This surface meteorological chart shows the dew point temerature pattern (in degrees Fahrenheit) over the continental United States and is updated every hour. Dew point temperature is a measure of moisture in the air and is contoured here every 5 degrees.
When the dew point temperature is close to the temperature of the air, the air is nearly saturated. However, nearly saturated air is not always humid. Only when the temperatures reach above 70 degrees Fahrenheit and dew points rise nearly as high does the air feel "muggy" and uncomfortable. Humidity of the air generally increases southward, similarly to the temperatures. During the summer dark green shading (dew points in the 60s or higher) indicate humid air. Dew points in the 40s or lower (light green, yellow or white) are considered dry. In the winter the dew points are on average 30-40 degrees lower, similarly to the temperatures (except the southern coastal regions where the fluctuations are a little smaller).
In the example above on the left, there is a large change in dew point temperature from New Mexico to central Texas. This suggests that a dry line is somewhere in the area. You can check the current map (above right) to see is there are areas that also appear to be affected by dry lines.

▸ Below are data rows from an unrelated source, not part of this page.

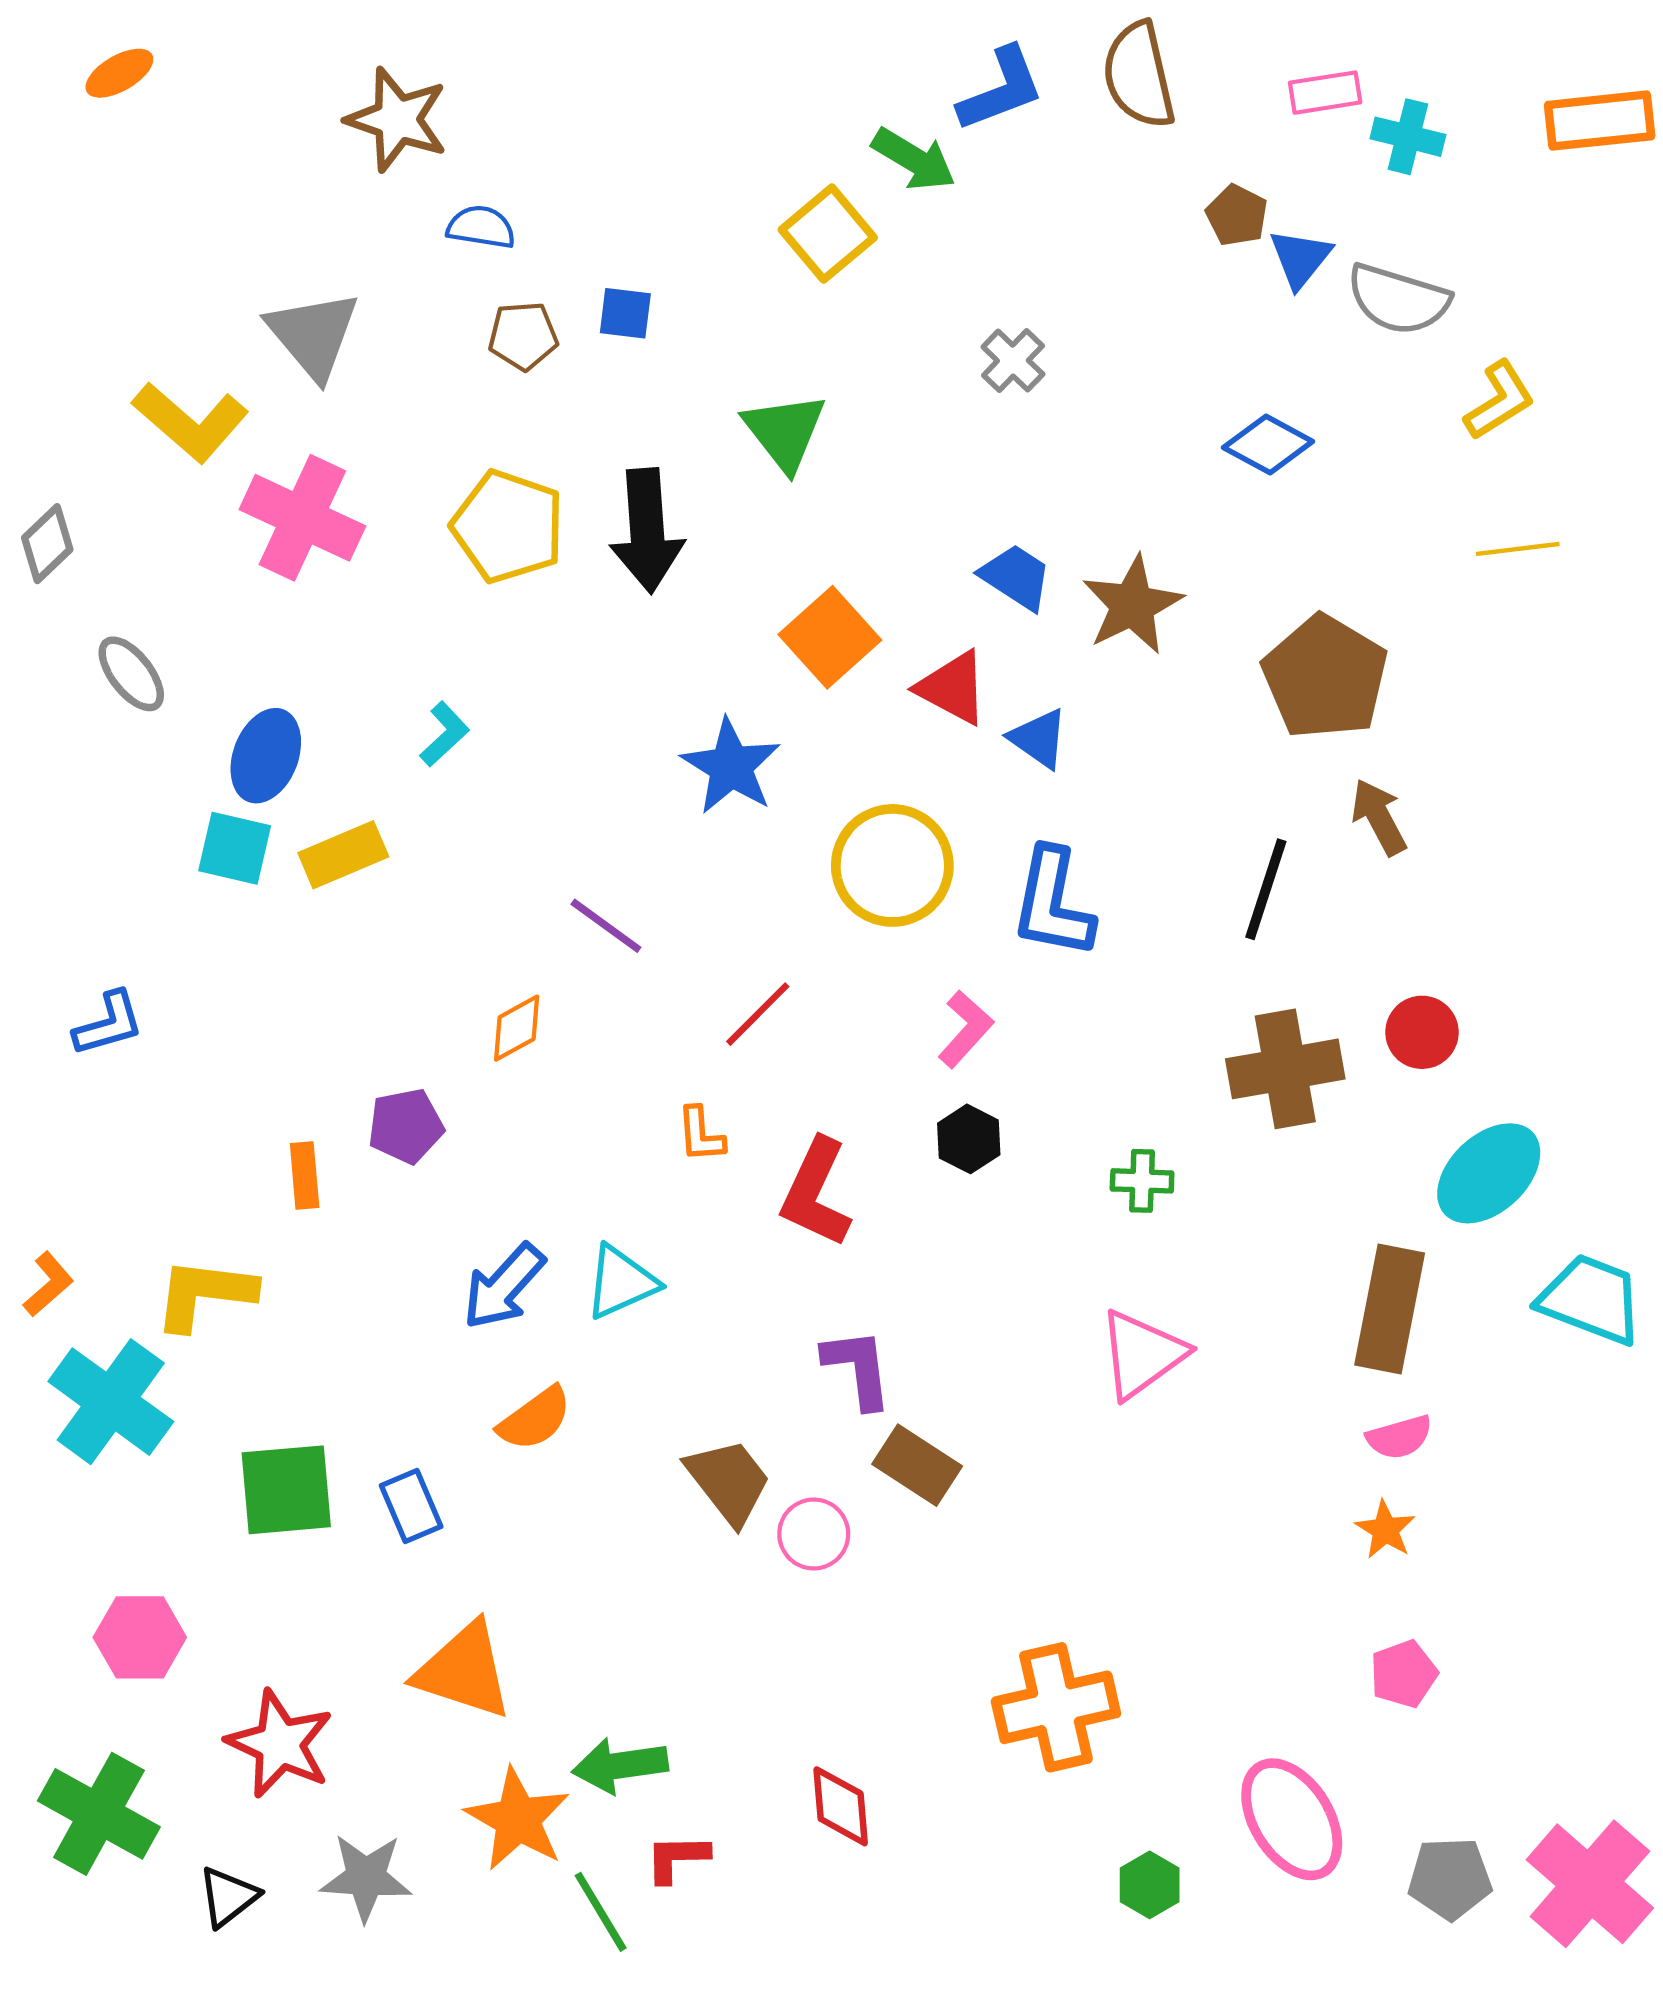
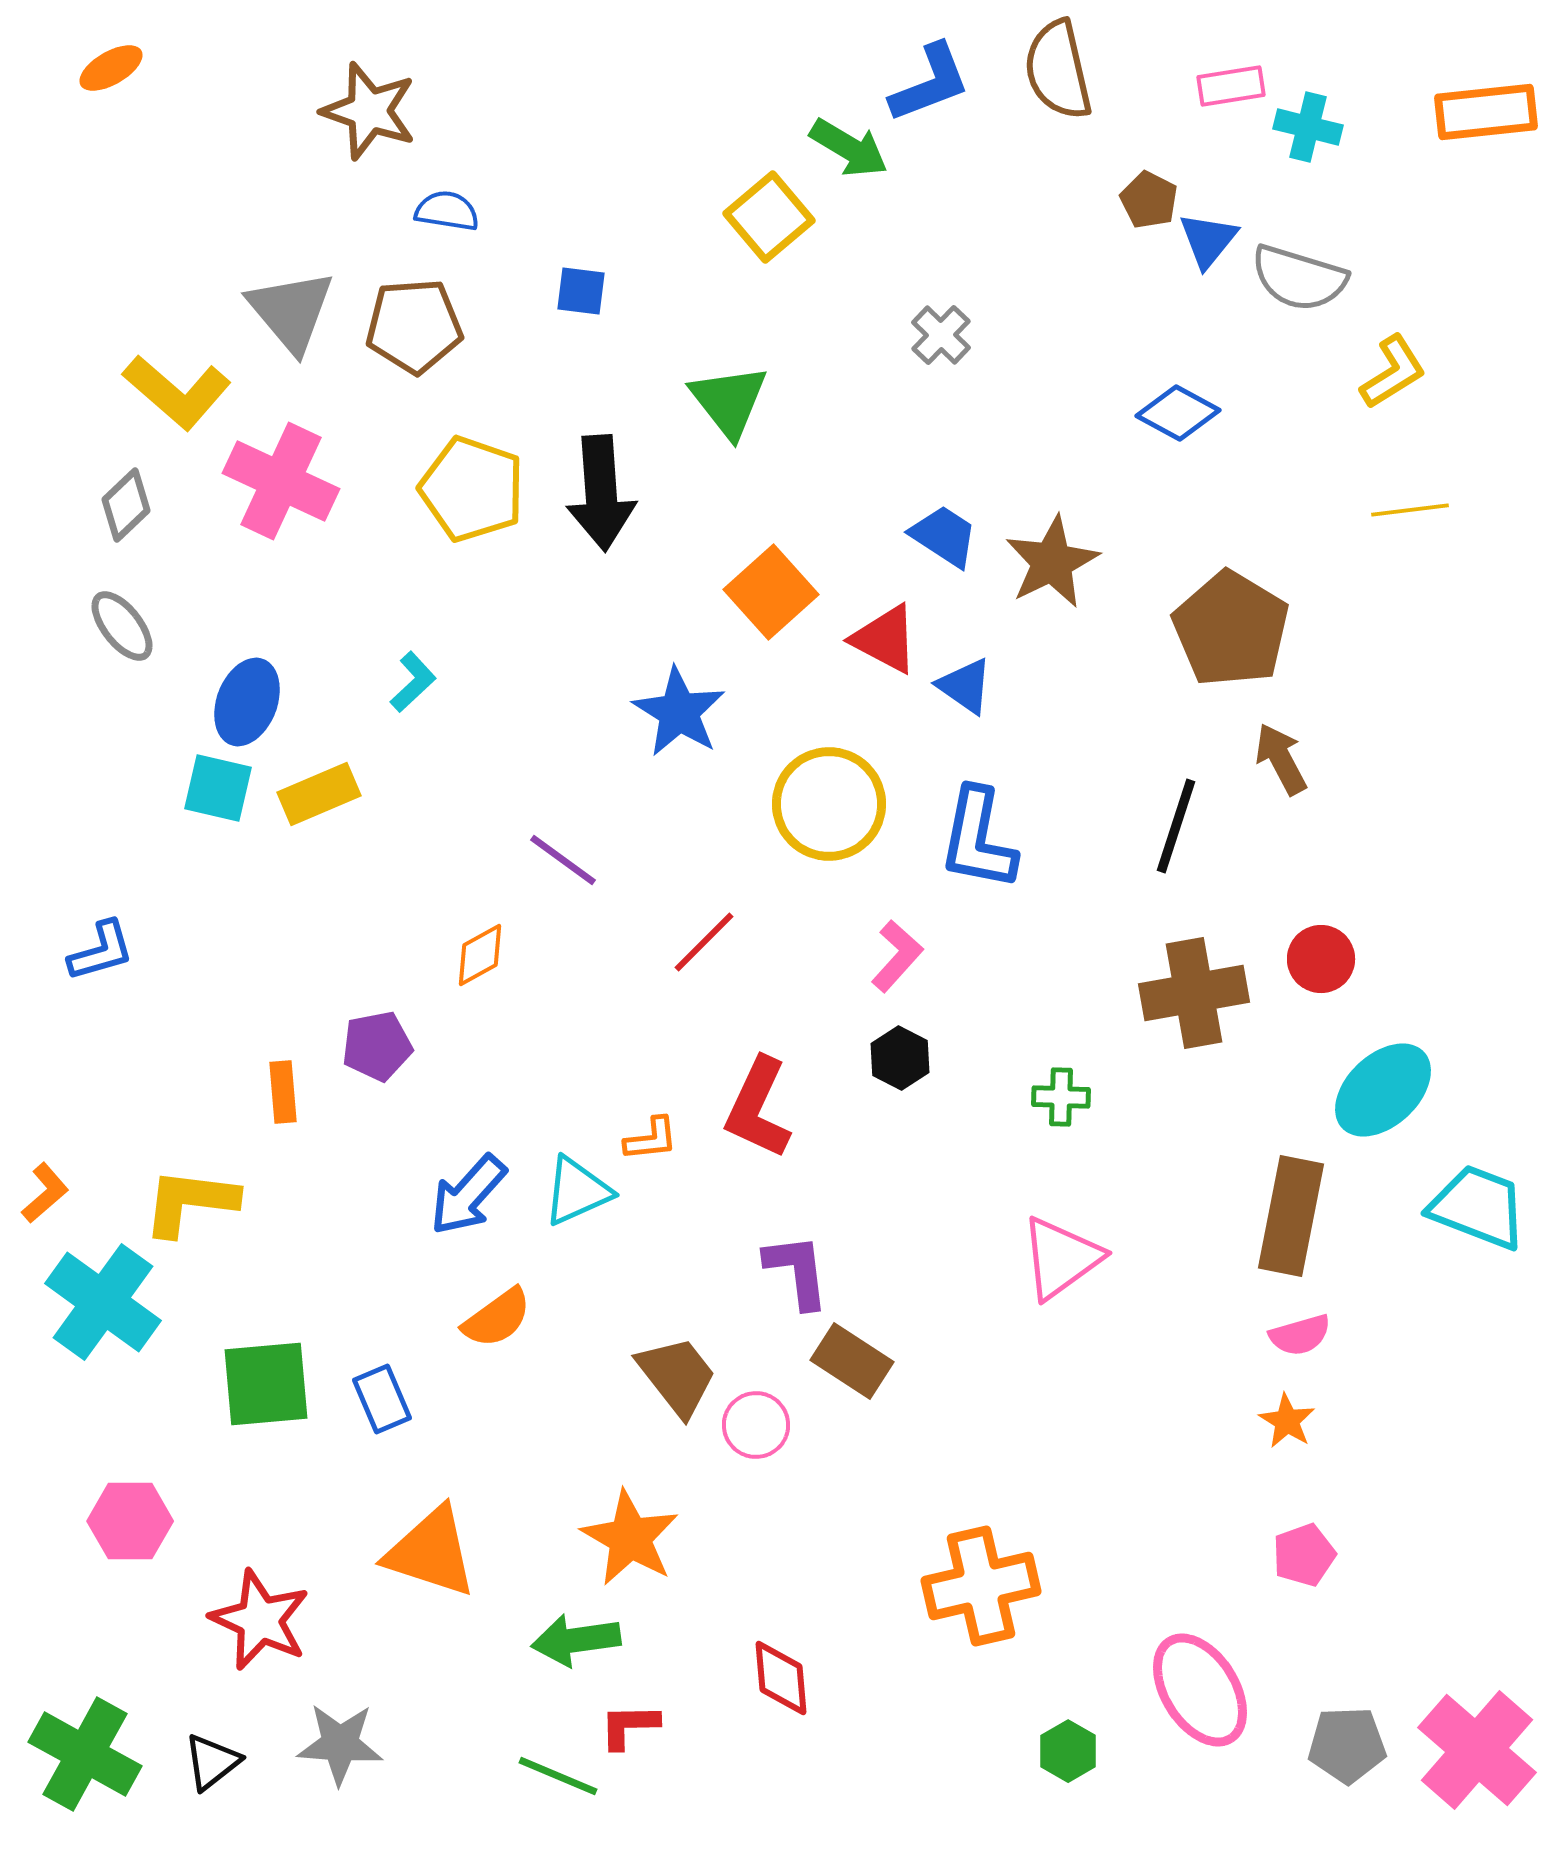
brown pentagon: (523, 336) -> (414, 326), moved, size x1.5
gray diamond: (47, 544) -> (126, 505), moved
orange L-shape: (701, 1135) -> (651, 1139), moved, turned -92
green cross: (99, 1814) -> (85, 1754), moved
orange star: (518, 1819) -> (630, 1538), moved
green line: (601, 1912) -> (558, 1776), turned -36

Humidity decreases the convective stability of the air. Since the density of moist air is lower it tends to rise over colder, denser air. This can happen along a frontal boundary or if air becomes convectively unstable and rises to form clouds and precipitation. This is why thunderstorms and convective showers often form in a warm, moist airmass. Sharp gradients (closely packed dew point contours) are often indicative of frontal boundaries or dry lines. During the warm season intense precipitation often occurs along those boundaries.